Falih Rıfkı’dan Karabekir’e Karşı Atatürk Savunması
Dönemin önde gelen gazetecilerinden Falih Rıfkı Atay, “Büyük Şef”i olarak gördüğü Mustafa Kemal Atatürk’ü, muarızlarına karşı sert bir üslupla savunmuştur.
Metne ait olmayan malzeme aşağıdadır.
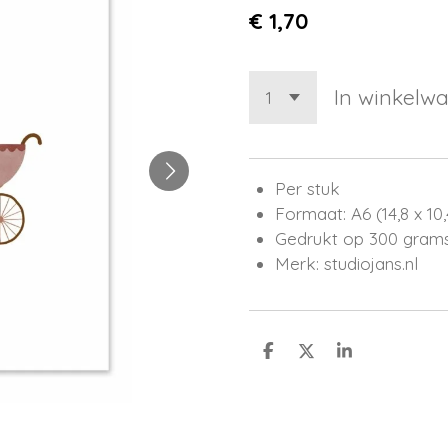
€ 1,70
In winkelw
Per stuk
Formaat: A6 (14,8 x 10
Gedrukt op 300 gram
Merk: studiojans.nl
D
D
S
e
e
h
l
e
a
e
l
r
n
e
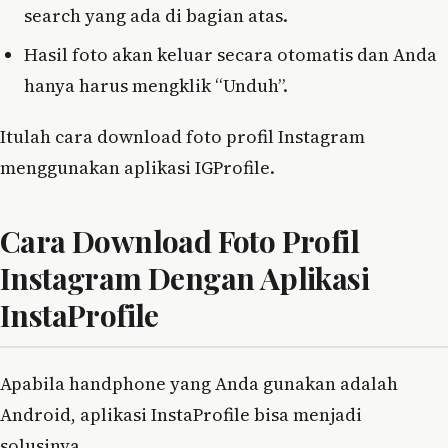
search yang ada di bagian atas.
Hasil foto akan keluar secara otomatis dan Anda
hanya harus mengklik “Unduh”.
Itulah cara download foto profil Instagram
menggunakan aplikasi IGProfile.
Cara Download Foto Profil
Instagram Dengan Aplikasi
InstaProfile
Apabila handphone yang Anda gunakan adalah
Android, aplikasi InstaProfile bisa menjadi
solusinya.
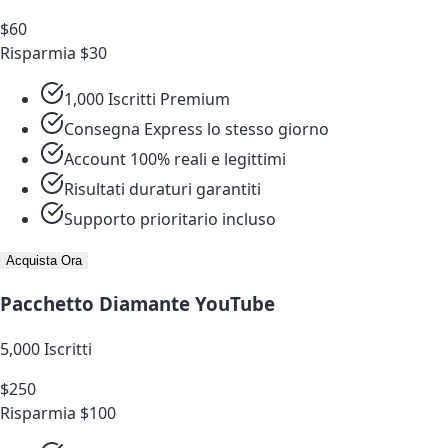
$60
Risparmia $30
1,000 Iscritti Premium
Consegna Express lo stesso giorno
Account 100% reali e legittimi
Risultati duraturi garantiti
Supporto prioritario incluso
Acquista Ora
Pacchetto Diamante YouTube
5,000 Iscritti
$250
Risparmia $100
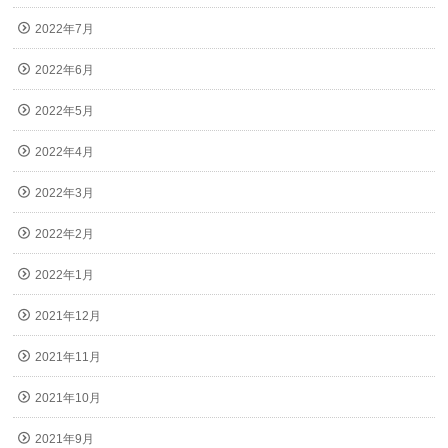
2022年7月
2022年6月
2022年5月
2022年4月
2022年3月
2022年2月
2022年1月
2021年12月
2021年11月
2021年10月
2021年9月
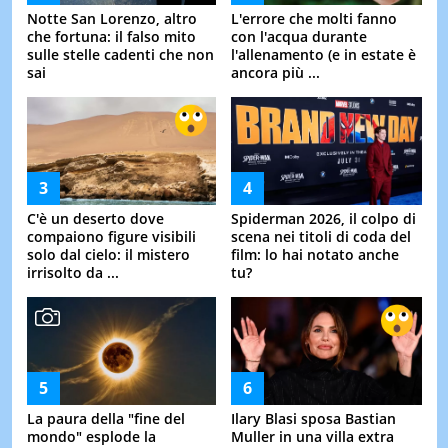
Notte San Lorenzo, altro
L'errore che molti fanno
che fortuna: il falso mito
con l'acqua durante
sulle stelle cadenti che non
l'allenamento (e in estate è
sai
ancora più ...
C'è un deserto dove
Spiderman 2026, il colpo di
compaiono figure visibili
scena nei titoli di coda del
solo dal cielo: il mistero
film: lo hai notato anche
irrisolto da ...
tu?
La paura della "fine del
Ilary Blasi sposa Bastian
mondo" esplode la
Muller in una villa extra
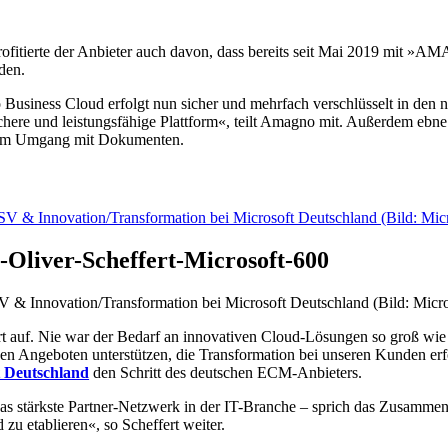
fitierte der Anbieter auch davon, dass bereits seit Mai 2019 mit 
den.
Business Cloud erfolgt nun sicher und mehrfach verschlüsselt in den 
here und leistungsfähige Plattform«, teilt Amagno mit. Außerdem ebne
 im Umgang mit Dokumenten.
-Oliver-Scheffert-Microsoft-600
SV & Innovation/Transformation bei Microsoft Deutschland (Bild: Micro
hrt auf. Nie war der Bedarf an innovativen Cloud-Lösungen so groß wie
en Angeboten unterstützen, die Transformation bei unseren Kunden er
t Deutschland
den Schritt des deutschen ECM-Anbieters.
das stärkste Partner-Netzwerk in der IT-Branche – sprich das Zusammens
u etablieren«, so Scheffert weiter.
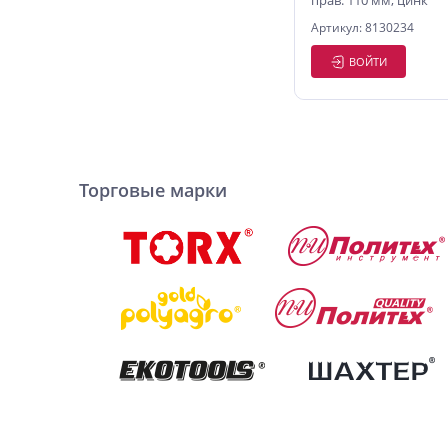
прав. 110 мм, цинк
Артикул: 8130234
ВОЙТИ
Торговые марки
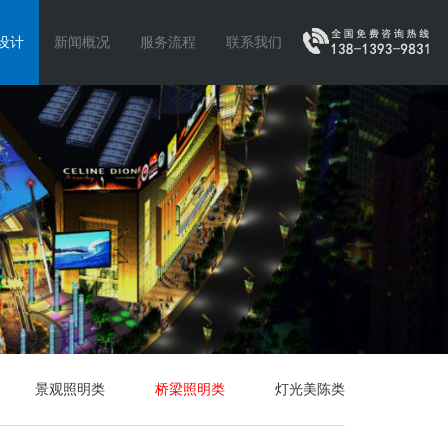
设计
新闻概况
服务流程
联系我们
景观照明类
桥梁照明类
灯光美陈类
Bu tartışmalar, Milliyet ve Vakit gazetelerinin 8 Mayıs 1933 tarihli nüshalarında geniş yer bulmuştur.
Mustafa Kemal Atatürk’ün, kendisine yönelik mektuplar hakkındaki beyanı, Falih Rıfkı tarafından aktarılmıştır: “Bu mektubu yazan üzerine akıl doktorlarının dikkat nazarını celbederim.” Bu hakaretamiz ifade, Milliyet gazetesinin birinci sayfasında “Gazi Hz.” başlığıyla çerçeve içinde, Vakit gazetesinde ise manşetten yayımlanmıştır.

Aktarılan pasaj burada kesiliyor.